> [WHAT YOU WILL DO]:
For this exercise, transcribe every line of the material exactly and skip the pictures.
-*-
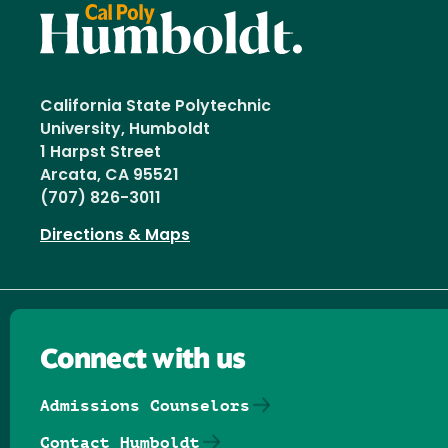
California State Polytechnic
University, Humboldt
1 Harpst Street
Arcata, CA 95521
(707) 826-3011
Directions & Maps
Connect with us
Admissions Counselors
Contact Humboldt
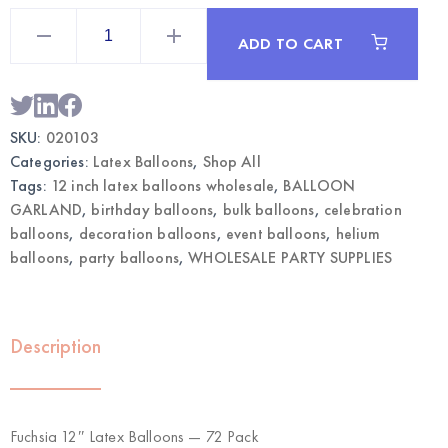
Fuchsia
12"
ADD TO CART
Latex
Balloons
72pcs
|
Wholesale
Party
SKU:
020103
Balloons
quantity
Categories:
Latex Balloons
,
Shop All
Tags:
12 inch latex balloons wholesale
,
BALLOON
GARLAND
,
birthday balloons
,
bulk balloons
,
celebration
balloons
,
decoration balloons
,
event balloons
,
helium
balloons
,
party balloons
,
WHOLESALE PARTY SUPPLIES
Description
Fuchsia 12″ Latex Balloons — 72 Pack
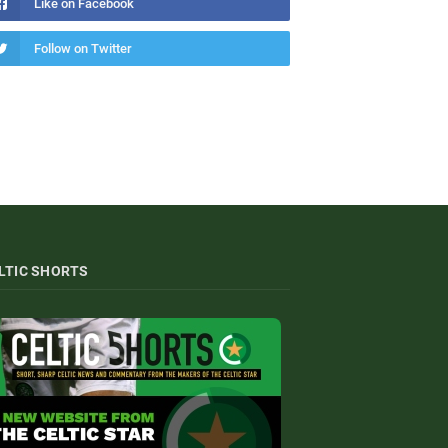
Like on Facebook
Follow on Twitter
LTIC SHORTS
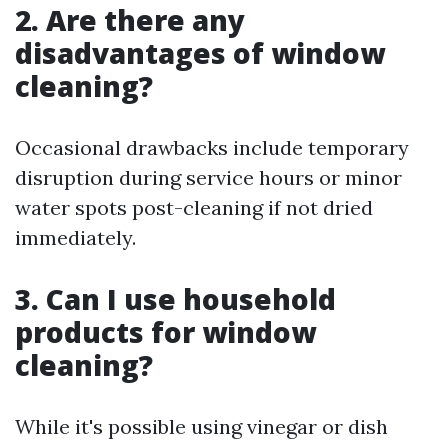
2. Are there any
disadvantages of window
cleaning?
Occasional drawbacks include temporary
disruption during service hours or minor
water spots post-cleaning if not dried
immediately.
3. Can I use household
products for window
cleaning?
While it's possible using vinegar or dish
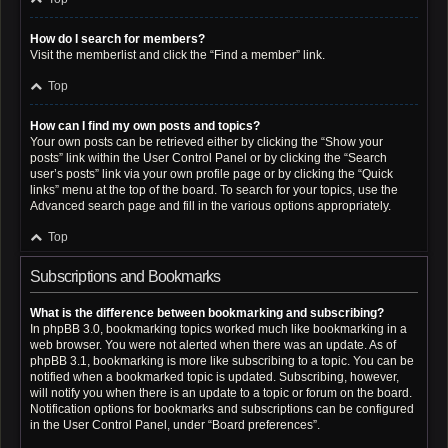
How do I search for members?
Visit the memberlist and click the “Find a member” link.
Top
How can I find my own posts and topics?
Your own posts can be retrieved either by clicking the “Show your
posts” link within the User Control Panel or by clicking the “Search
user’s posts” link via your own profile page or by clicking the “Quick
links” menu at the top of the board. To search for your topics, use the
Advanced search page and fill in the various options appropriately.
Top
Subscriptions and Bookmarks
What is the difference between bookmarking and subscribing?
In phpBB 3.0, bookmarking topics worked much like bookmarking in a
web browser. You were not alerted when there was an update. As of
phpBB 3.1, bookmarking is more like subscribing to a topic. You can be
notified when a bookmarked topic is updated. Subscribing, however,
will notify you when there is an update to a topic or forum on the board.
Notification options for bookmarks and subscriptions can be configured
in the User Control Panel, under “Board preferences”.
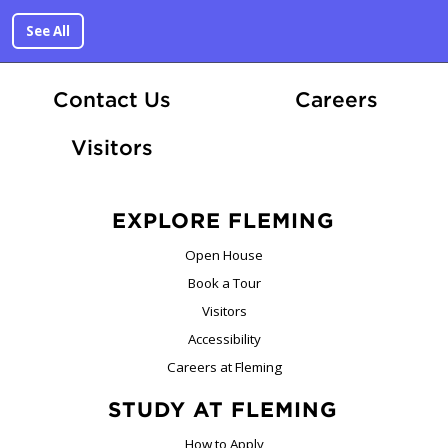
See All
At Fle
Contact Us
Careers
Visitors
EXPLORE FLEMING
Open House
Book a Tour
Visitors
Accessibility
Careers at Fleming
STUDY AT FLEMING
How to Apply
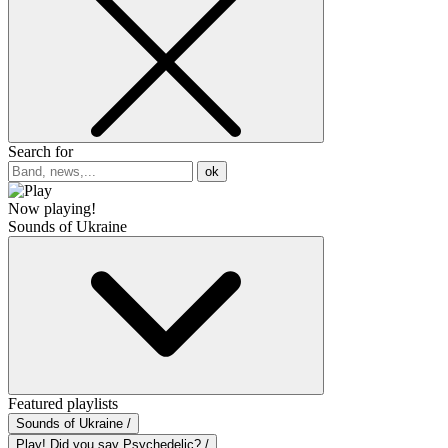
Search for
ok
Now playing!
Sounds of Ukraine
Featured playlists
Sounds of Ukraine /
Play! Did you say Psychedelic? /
-*-
> [RESULT OF THIS EXERCISE]:
California State Polytechnic
University, Humboldt
1 Harpst Street
Arcata, CA 95521
(707) 826-3011
Directions & Maps
Connect with us
Admissions Counselors
Contact Humboldt
Fuchsia
12"
ADD TO CART
Latex
Balloons
72pcs
|
Wholesale
Party
SKU:
020103
Balloons
quantity
Categories:
Latex Balloons
,
Shop All
Tags:
12 inch latex balloons wholesale
,
BALLOON
GARLAND
,
birthday balloons
,
bulk balloons
,
celebration
balloons
,
decoration balloons
,
event balloons
,
helium
balloons
,
party balloons
,
WHOLESALE PARTY SUPPLIES
Description
Fuchsia 12″ Latex Balloons — 72 Pack
Like on Facebook
Follow on Twitter
LTIC SHORTS
2. Are there any
disadvantages of window
cleaning?
Occasional drawbacks include temporary
disruption during service hours or minor
water spots post-cleaning if not dried
immediately.
3. Can I use household
products for window
cleaning?
While it's possible using vinegar or dish
How do I search for members?
Visit the memberlist and click the “Find a member” link.
Top
How can I find my own posts and topics?
Your own posts can be retrieved either by clicking the “Show your
posts” link within the User Control Panel or by clicking the “Search
user’s posts” link via your own profile page or by clicking the “Quick
links” menu at the top of the board. To search for your topics, use the
Advanced search page and fill in the various options appropriately.
Top
Subscriptions and Bookmarks
What is the difference between bookmarking and subscribing?
In phpBB 3.0, bookmarking topics worked much like bookmarking in a
web browser. You were not alerted when there was an update. As of
phpBB 3.1, bookmarking is more like subscribing to a topic. You can be
notified when a bookmarked topic is updated. Subscribing, however,
will notify you when there is an update to a topic or forum on the board.
Notification options for bookmarks and subscriptions can be configured
in the User Control Panel, under “Board preferences”.
See All
At Fle
Contact Us
Careers
Visitors
EXPLORE FLEMING
Open House
Book a Tour
Visitors
Accessibility
Careers at Fleming
STUDY AT FLEMING
How to Apply
Search for
ok
Now playing!
Sounds of Ukraine
Featured playlists
Sounds of Ukraine /
Play! Did you say Psychedelic? /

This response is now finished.